- _Dataset records_:

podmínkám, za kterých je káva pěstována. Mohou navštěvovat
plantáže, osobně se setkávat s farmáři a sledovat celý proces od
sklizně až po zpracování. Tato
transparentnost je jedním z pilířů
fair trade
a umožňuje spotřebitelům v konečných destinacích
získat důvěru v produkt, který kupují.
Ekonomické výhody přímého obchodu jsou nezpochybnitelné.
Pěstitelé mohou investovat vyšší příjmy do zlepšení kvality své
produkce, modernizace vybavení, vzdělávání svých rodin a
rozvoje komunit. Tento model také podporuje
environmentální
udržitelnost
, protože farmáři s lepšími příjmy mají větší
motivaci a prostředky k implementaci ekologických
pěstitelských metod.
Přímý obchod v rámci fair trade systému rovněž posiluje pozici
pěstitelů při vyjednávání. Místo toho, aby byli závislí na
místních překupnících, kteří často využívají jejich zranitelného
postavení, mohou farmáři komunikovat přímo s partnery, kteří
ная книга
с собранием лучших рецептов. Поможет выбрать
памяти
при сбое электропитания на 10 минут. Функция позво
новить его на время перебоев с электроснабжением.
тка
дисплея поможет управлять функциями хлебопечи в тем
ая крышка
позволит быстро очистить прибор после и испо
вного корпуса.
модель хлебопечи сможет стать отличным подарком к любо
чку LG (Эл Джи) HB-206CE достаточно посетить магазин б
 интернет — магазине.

...

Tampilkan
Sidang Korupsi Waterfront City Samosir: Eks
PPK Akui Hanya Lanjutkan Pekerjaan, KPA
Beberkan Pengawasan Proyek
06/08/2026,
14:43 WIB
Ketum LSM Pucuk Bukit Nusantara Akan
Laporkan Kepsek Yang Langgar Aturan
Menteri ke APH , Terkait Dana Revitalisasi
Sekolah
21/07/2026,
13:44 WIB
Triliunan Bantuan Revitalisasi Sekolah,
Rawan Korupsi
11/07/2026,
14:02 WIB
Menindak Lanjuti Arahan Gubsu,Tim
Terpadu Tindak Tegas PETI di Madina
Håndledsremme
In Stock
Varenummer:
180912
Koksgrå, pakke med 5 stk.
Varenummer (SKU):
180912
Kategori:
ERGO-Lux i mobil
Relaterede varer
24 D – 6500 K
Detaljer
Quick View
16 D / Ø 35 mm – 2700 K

==

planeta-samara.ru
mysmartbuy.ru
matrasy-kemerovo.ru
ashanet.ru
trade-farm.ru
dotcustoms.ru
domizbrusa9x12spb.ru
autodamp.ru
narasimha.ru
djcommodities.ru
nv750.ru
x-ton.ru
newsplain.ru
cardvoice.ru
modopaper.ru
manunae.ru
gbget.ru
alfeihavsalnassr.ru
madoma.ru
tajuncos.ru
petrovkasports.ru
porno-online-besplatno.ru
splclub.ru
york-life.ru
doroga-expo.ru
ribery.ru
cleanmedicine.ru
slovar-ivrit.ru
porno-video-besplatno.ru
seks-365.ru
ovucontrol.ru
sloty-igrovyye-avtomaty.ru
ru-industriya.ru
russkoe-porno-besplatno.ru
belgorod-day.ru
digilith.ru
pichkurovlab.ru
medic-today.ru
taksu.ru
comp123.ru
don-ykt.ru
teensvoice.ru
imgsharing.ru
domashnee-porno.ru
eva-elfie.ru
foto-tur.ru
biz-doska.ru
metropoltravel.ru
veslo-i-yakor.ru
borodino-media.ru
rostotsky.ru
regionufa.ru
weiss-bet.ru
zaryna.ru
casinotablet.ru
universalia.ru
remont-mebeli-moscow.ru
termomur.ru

- _Your goal_: Pull each line that includes the word "příjmy" out of the material above.

- _Solution below_:
Pěstitelé mohou investovat vyšší příjmy do zlepšení kvality své
, protože farmáři s lepšími příjmy mají větší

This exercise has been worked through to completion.